On Tuesday I received a gift. The medical examiner’s office reported that the homeless man had died of apparently natural causes. Kate Vare sent me a suspiciously friendly e-mail that morning, saying she was taking herself off the case. I wasn’t sure she could just do that. She was a cold case expert and this was not just cold but freezing. But I wasn’t going to argue. She was needed on the case of the missing teenage girl. The abduction had several disturbing similarities to cases in the 1980s, and Kate said she would be working on analyzing those links. In the ’80s, two girls in their young teens were taken from their parents’ houses in well-to-do north Phoenix neighborhoods. They were raped and murdered, and the cases were never solved. Now another girl was missing. The media were going berserk. I overcame my mistrust of Kate’s sharp features, and wished her well.

The homeless man had died of natural causes and then some. Although he suffered a massive heart attack before falling into the pool, he was also dying of lung cancer, congestive heart failure, and untreated diabetes. The medical examiner speculated the man had “coded out” on the edge of the pool and tumbled in headfirst. It wasn’t a homicide. It was just very damned strange. And whether he was murdered or not, my case was still alive because of the FBI badge sewn into his jacket. When I briefed Peralta and Eric Pham, they agreed I should continue on the case alone. I reminded Pham that the bureau still owed me access to the Pilgrim records, and he said he’d make another call to his bosses to get me clearance.

For now, the Pilgrim case was mine.

Chapter Nine

That evening, I walked on a sidewalk laid down in 1948. I had walked on it a hundred times, going from my office in the old court-house to the county lot where I parked. But this time I noticed the date chiseled into the concrete block I wondered if Special Agent John Pilgrim had walked this sidewalk when it was new. I thought about the world of John Pilgrim in Phoenix in 1948. Men wore suits, ties, and hats, even when not at work. Women were rare in offices and factories, even though the war had added to their numbers. The diversity we take for granted in any American city and town in the early twenty-first century was not found in Pilgrim’s Phoenix. It was an overwhelmingly Anglo place, with the blacks and Mexicans “kept in their place.” Society was similarly fixed, men worked, women raised children, everyone married, and roles were clear. Authority still meant something, ruling with a combination of respect and fear.

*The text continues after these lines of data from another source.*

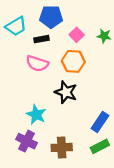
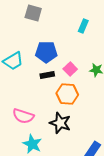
black rectangle: (41, 39) -> (47, 75), moved
pink semicircle: (37, 64) -> (23, 116), moved

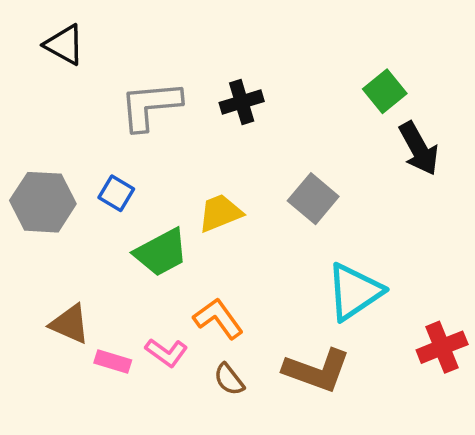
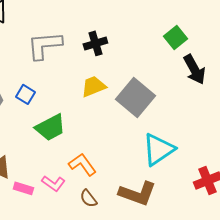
gray square: (313, 199) -> (135, 97), size x1.4
yellow trapezoid: (220, 213) -> (93, 86), moved

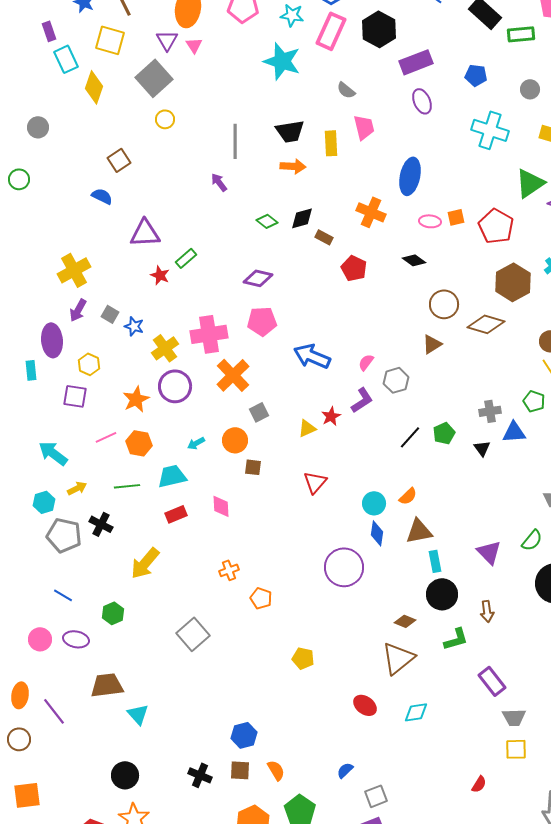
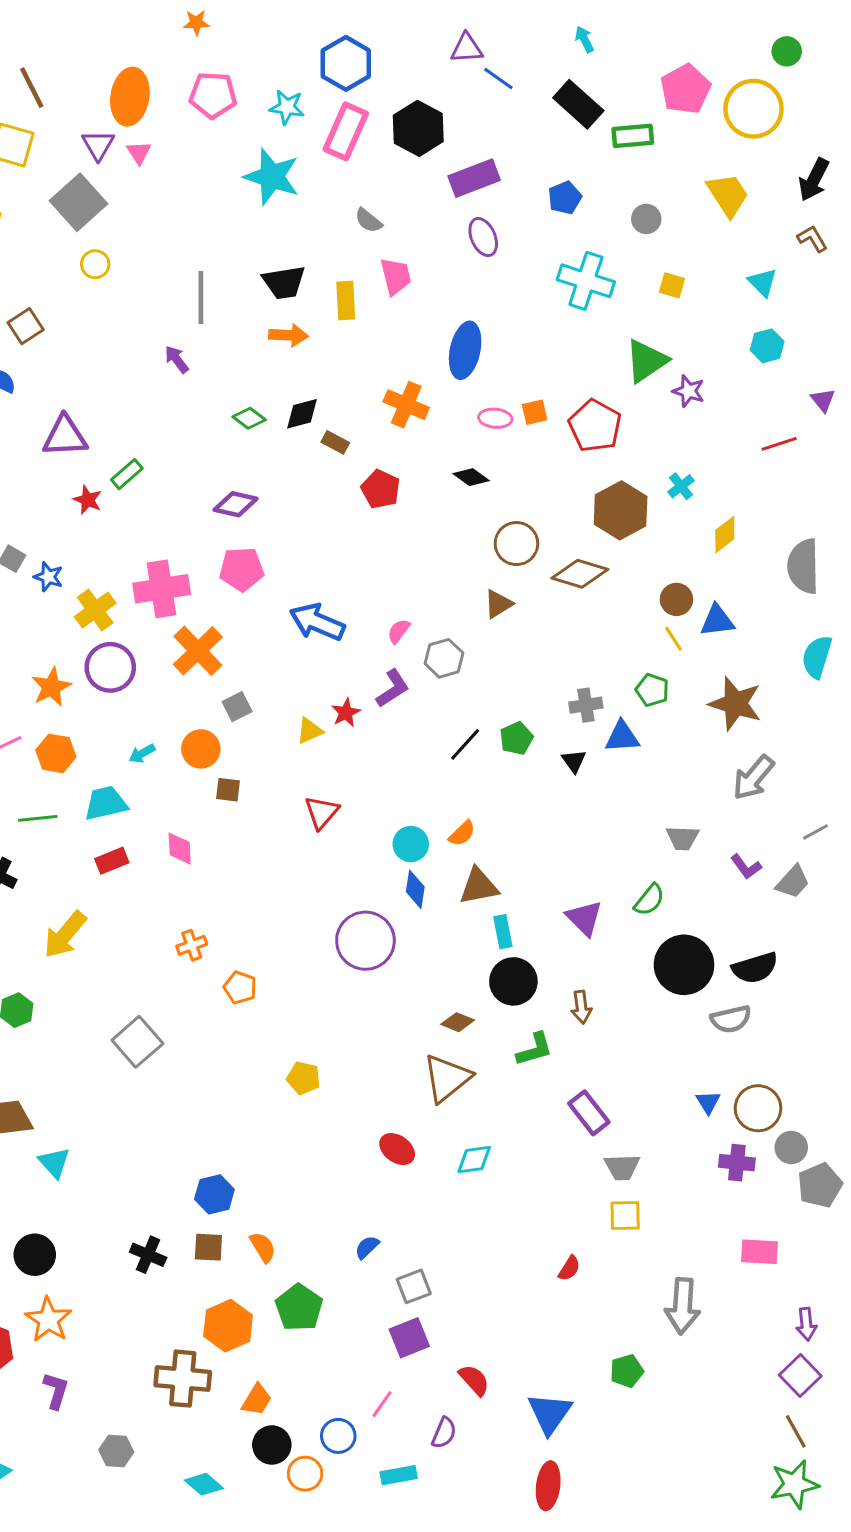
blue pentagon: (476, 75) -> (565, 198), turned -30

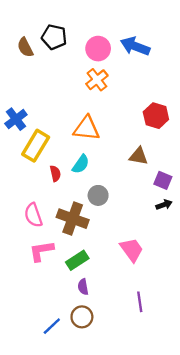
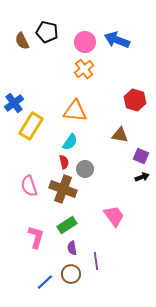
red semicircle: (55, 173) -> (64, 162), moved
pink L-shape: (41, 251) -> (36, 237), moved, turned 115
purple line: (140, 302) -> (96, 261), moved

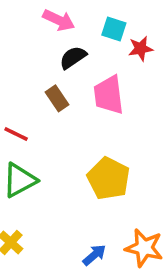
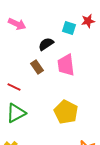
pink arrow: (59, 20) -> (17, 24), moved
red star: (141, 49) -> (88, 21), moved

For entertainment, people went to movies and listened to radio; only a few well-off families could afford the new televisions. A middle-class family owned one car, not three or four. But the mode of travel preferred by most Americans was still the train, with the new streamliners promising more luxury than ever. And Phoenix-it was little more than a big town, instead of America’s fifth largest city. John Pilgrim’s world, America a mere half century ago, seemed more foreign than some distant historical epoch.

Those were the musings that took me to the parking lot, to the back of the Oldsmobile.

I sensed movement behind me. Even though I had been carrying the Colt Python in a nylon holster on my belt, I felt nauseatingly vulnerable. I’m sure I visibly jumped.